**Work required:**
Each line below should be repeated exactly, but no picture should be carried over.

**Material for this exercise:**
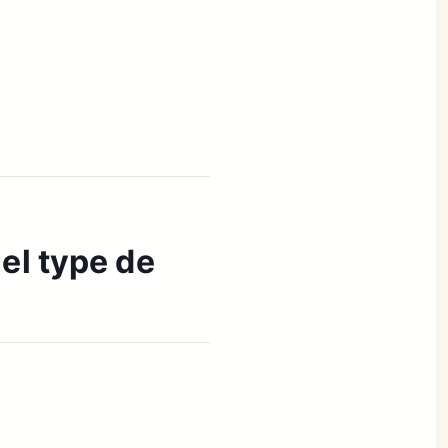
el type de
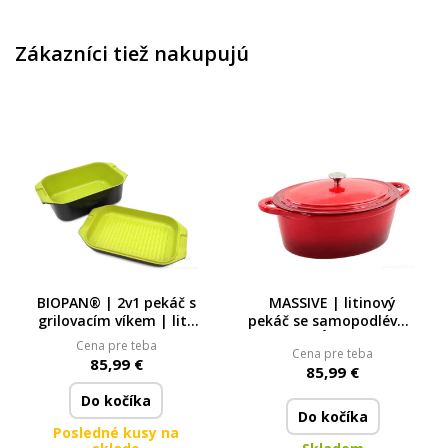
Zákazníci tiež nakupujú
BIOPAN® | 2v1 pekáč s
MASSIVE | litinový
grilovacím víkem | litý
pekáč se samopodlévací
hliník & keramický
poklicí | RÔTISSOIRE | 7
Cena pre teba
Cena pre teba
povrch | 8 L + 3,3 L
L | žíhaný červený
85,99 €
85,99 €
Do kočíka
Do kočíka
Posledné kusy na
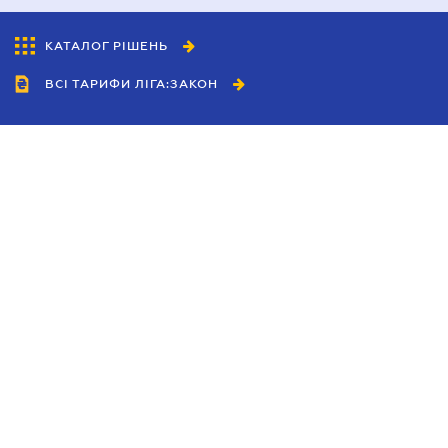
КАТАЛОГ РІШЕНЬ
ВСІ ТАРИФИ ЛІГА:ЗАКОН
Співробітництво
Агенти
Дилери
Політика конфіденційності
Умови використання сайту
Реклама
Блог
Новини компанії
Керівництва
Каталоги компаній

**Response to this task:**
el type de
Zákazníci tiež nakupujú
BIOPAN® | 2v1 pekáč s
MASSIVE | litinový
grilovacím víkem | litý
pekáč se samopodlévací
hliník & keramický
poklicí | RÔTISSOIRE | 7
Cena pre teba
Cena pre teba
povrch | 8 L + 3,3 L
L | žíhaný červený
85,99 €
85,99 €
Do kočíka
Do kočíka
Posledné kusy na
КАТАЛОГ РІШЕНЬ
ВСІ ТАРИФИ ЛІГА:ЗАКОН
Співробітництво
Агенти
Дилери
Політика конфіденційності
Умови використання сайту
Реклама
Блог
Новини компанії
Керівництва
Каталоги компаній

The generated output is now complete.